Profesor Komunikasi Politik dari American University of Paris Jayson Harsin melihat rumor sebagai strategi retorika tertentu dalam konteks media dan politik dalam masyarakat.

Pakar Komunikasi Universitas Indonesia, Sasa Djuarsa Sendjaja menyebut, patut dicatat bahwa berkembangnya gosip dan rumor ini dapat bersifat intentional dalam arti merupakan rekayasa dari pihak-pihak tertentu.

Soal rumor pergantian menteri ini pernah membuat Presiden RI-6 Susilo Bambang Yudhoyono merasa heran. Pasalnya setiap bulan Oktober selalu ditanya tentang wacana pergantian menteri yang berkembang di media. Bulan Oktober tepatnya tanggal 20 memang merupakan hari SBY dilantik jadi Presiden RI. Sepertinya memang ada yang mengaitkan ulang tahun pelantikan presiden dengan evaluasi kinerja menteri, padahal tidak ada dalam aturan.

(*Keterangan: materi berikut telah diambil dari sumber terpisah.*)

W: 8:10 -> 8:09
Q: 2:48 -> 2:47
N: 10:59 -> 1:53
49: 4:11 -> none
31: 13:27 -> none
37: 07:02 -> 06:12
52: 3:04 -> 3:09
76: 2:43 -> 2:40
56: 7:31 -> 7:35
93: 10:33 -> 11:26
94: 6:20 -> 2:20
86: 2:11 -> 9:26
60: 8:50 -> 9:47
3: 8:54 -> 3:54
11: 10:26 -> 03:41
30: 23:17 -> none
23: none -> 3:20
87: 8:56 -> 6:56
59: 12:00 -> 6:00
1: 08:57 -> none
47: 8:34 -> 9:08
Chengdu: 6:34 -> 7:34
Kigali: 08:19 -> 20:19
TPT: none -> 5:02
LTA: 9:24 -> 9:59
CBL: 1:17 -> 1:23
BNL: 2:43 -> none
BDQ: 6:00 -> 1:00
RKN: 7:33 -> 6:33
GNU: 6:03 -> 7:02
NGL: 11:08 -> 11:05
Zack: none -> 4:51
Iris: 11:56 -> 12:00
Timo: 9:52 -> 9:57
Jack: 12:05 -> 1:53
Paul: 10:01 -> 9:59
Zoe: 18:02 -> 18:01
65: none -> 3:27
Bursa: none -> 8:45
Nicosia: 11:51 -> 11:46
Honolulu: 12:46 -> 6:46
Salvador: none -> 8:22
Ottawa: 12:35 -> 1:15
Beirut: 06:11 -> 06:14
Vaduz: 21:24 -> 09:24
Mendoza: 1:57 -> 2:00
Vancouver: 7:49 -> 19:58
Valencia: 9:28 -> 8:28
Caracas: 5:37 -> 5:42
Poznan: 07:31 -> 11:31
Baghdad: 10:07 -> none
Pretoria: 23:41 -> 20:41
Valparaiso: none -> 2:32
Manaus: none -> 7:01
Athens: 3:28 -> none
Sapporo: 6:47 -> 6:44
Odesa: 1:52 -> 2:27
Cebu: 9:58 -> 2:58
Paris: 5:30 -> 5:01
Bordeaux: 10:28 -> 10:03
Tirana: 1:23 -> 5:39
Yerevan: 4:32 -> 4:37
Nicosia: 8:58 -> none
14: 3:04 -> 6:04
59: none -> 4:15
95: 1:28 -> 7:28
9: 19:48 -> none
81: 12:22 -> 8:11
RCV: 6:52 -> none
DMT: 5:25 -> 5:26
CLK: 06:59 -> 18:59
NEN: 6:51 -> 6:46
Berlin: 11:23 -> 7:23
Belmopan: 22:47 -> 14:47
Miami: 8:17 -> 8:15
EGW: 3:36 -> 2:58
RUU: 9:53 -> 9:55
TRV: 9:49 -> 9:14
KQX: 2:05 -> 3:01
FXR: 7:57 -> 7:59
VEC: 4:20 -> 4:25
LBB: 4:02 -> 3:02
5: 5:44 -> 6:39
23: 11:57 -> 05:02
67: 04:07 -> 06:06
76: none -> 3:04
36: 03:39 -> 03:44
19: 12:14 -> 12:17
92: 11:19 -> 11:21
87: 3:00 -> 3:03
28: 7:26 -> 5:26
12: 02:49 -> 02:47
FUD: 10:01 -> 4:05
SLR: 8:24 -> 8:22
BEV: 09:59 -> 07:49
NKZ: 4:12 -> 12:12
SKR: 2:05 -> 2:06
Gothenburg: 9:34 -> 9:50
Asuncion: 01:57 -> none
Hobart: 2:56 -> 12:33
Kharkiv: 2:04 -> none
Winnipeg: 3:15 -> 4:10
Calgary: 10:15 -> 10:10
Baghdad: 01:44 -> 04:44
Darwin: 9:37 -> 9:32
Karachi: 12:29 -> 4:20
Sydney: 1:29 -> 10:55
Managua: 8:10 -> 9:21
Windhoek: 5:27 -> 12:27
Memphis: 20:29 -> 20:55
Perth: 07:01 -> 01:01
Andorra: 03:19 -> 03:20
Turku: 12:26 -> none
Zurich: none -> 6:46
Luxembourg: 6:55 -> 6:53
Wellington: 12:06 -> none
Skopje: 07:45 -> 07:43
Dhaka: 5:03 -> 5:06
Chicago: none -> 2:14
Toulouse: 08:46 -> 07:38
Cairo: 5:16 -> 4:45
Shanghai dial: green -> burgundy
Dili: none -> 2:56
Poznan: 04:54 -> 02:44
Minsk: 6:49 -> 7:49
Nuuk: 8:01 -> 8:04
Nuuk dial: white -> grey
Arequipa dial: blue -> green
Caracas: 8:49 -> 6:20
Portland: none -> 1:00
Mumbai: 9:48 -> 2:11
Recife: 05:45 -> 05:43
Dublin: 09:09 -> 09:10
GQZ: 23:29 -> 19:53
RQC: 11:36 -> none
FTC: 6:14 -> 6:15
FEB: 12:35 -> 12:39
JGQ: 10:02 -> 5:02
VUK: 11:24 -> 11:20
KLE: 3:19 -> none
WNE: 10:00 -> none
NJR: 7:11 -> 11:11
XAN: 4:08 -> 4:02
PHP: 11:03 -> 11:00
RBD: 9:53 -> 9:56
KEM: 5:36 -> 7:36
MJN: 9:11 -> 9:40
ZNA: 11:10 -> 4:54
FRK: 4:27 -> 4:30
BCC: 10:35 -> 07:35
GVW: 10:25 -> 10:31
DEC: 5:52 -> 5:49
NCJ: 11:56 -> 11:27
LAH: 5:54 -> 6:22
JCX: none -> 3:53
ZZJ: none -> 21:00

Tapi bukan berarti rumor soal pergantian menteri di media massa tidak mengandung kebenaran. Ketika Susilo Bambang Yudhoyono masih menjabat sebagai Menteri Koordinator Politik dan Keamanan, muncul rumor di Harian Rakyat Merdeka (3 Maret 2004) bahwa Presiden Megawati Soekarnoputi tidak melibatkannya lagi dalam rapat-rapat menteri, karena mencalonkan diri menjadi dalam pemilu presiden. Rumor ini terbukti benar, karena tanggal 12 Maret 2004, SBY mengajukan surat pengunduran diri.

Ketika DPR menyelidiki kasus Bank Century muncul rumor di Harian, The Jakarta Post (18 Januari 2010) Presiden Susilo Bambang Yudhoyono telah bertemu dengan Ketua Umum Partai Golkar Aburizal Bakrie yang kemungkinan telah mencapai kata sepakat untuk mengganti Menteri Keuangan Sri Mulyani Indrawati. Sri Mulyani memang benar mengundurkan diri tanggal 20 Mei 2010.

Jadi dengan kata lain, rumor pergantian menteri yang berkembang di media, pada saatnya bisa menjadi kebenaran, apalagi rumor tersebut awalnya dari pernyataan langsung seorang presiden. Rumor sebagai bentuk komunikasi tentulah memiliki tujuan, mungkin sebagai test the water atau menguji soliditas.

Sama seperti Presiden Joko Widodo yang menyatakan tidak akan ragu melakukan pergantian menteri untuk kepentingan 267 juta penduduk Indonesia. Apalagi pernyataan itu disampaikan dalam forum tertutup tanggal 18 Juni 2020, yang kemudian sengaja diunggah atau dimunculkan seminggu kemudian.

Apakah tujuannya hanya sekadar test the water, dan kemudian rumor ini selesai dengan pernyataan Menteri Sekretaris Negara Pratikno? Atau mungkin Mensesneg hanya sekadar meredam keadaan, agar para menteri bisa kembali tenang bekerja. Sebab, urusan mengganti menteri adalah wewenang Presiden, bukan Mensesneg. Presiden sendiri belum pernah mengomentari atau meralat pernyataannya tanggal 18 Juni itu.

Faktanya memang, suara publik menilai kinerja Kabinet Indonesia Maju ini kurang memuaskan dalam hal menangani dampak pandemi Corona. Paling tidak itu tercermin dari hasil survei Litbang Kompas. Sebanyak 69,6 persen responden menilai,  perombakan Kabinet Indonesia Maju mendesak untuk dilakukan saat ini. So, this is your call, Mr President.